This article was created by AI summarizing key points discussed. AI makes mistakes, so for full details and context, please refer to the
video of the full meeting.
Please report any errors so we can fix them.
Report an error »
The Legislative Process Committee reviewed a list of procedural and technical issues collected by staff and the chairs and voted to open three bill files to draft rule language implementing the proposed fixes.
Megan Bolen of the Office of Legislative Research and General Counsel walked members through the list of approximately 15 items, saying staff collect issues that arise during session and the interim “where rules are applied inconsistently or maybe the rules aren't as clear.” The items included: a cutoff for placing bills on the consent calendar after the 41st day of general session; clarifications on how bill files and priority requests transfer when legislators change chambers or resign; a change to numbering practice so committee bills are numbered first then bills are numbered in order of approval regardless of priority; technical-correction workflow changes tied to the drafting system; adding a definition of censure to House rules to match the Senate; a proposed limit of one post-numbering sponsorship change per bill; clarification that a unanimous interim committee recommendation allows a bill to skip only the standing committee hearing in its chamber of origin; allowing the chair discretion on roll-call votes for electronic meetings; a tie-breaking rule for conflicting bills whereby the last enacted bill (most recent legislative action) would control for conflict resolution; clarifying repeal effect for future-effective-date sections; making sharing of request-for-legislation files with caucus staff more efficient (house only); removing a duplicative rule requiring rules committees to meet before session; clarifying that sponsor changes or substantive edits to committee bills should not be allowed before a committee bill is numbered; deadlines and timing changes for appropriations and fiscal-note bills; reassigning oversight subcommittee responsibilities after that subcommittee’s proposed elimination; and authorizing Legislative Process Committee chairs to open committee bill files subject to interim-committee rules.

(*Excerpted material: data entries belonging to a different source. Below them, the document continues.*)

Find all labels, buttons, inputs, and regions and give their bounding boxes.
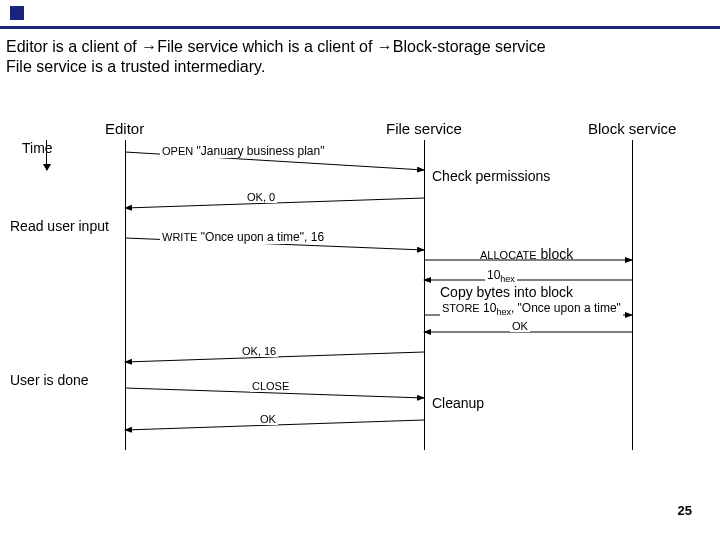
note-copy-bytes: Copy bytes into block [440,284,573,300]
write-keyword: WRITE [162,231,197,243]
arrows-svg [40,120,680,460]
arrow-glyph-2: → [377,38,393,55]
arrow-glyph-1: → [141,38,157,55]
bullet-square-icon [10,6,24,20]
ten: 10 [487,268,500,282]
note-cleanup: Cleanup [432,395,484,411]
write-arg: "Once upon a time", 16 [201,230,324,244]
msg-ok0: OK, 0 [245,191,277,203]
note-read-user-input: Read user input [10,218,109,234]
allocate-text: block [537,246,574,262]
text-line-1c: Block-storage service [393,38,546,55]
sequence-diagram: Time Editor File service Block service [40,120,680,460]
text-line-1a: Editor is a client of [6,38,141,55]
note-allocate-block: ALLOCATE block [480,246,573,262]
msg-ok16: OK, 16 [240,345,278,357]
msg-ok-block: OK [510,320,530,332]
hex-suffix-1: hex [500,274,515,284]
msg-store: STORE 10hex, "Once upon a time" [440,301,623,317]
msg-close: CLOSE [250,380,291,392]
hex-suffix-2: hex [496,307,511,317]
slide-text: Editor is a client of →File service whic… [6,37,714,77]
msg-write: WRITE "Once upon a time", 16 [160,230,326,244]
msg-open: OPEN "January business plan" [160,144,326,158]
page-number: 25 [678,503,692,518]
open-arg: "January business plan" [197,144,325,158]
allocate-keyword: ALLOCATE [480,249,537,261]
msg-tenhex: 10hex [485,268,517,284]
slide-top-bar [0,0,720,29]
store-arg: "Once upon a time" [518,301,621,315]
store-ten: 10 [483,301,496,315]
note-user-is-done: User is done [10,372,89,388]
text-line-2: File service is a trusted intermediary. [6,58,265,75]
msg-ok-final: OK [258,413,278,425]
text-line-1b: File service which is a client of [157,38,377,55]
store-keyword: STORE [442,302,480,314]
open-keyword: OPEN [162,145,193,157]
note-check-permissions: Check permissions [432,168,550,184]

Representative Jared Dunnigan said the items are the product of chairs and staff reviewing issues over the interim. Members asked clarifying questions on several items: Representative Perucci pressed on consent-calendar timing at the end of session; staff clarified how the 41st-day cutoff would operate to prevent bills placed on consent too late to receive the required hold period; members asked whether sponsor-transfer limits apply per bill or per legislator and staff said the chairs had discussed a per-legislator approach but the draft language in discussion was per bill.
After the briefing the committee voted on a motion to open three bill files — described on the record as a house resolution, a senate resolution and a joint resolution — to draft language addressing these items. Representative Wilcox moved to open the files; the motion passed by voice vote.
Bolen told the committee staff would prepare the draft bill files and return language to the committee for further review. The committee also discussed follow-up timing and an interim meeting later in the year to review drafts.
Ending: Committee members agreed to send staff forward to draft the proposed rule language in three bill files for future committee consideration and returned several complex items for additional study.
View full meeting
This article is based on a recent meeting—watch the full video and explore the complete transcript for deeper insights into the discussion.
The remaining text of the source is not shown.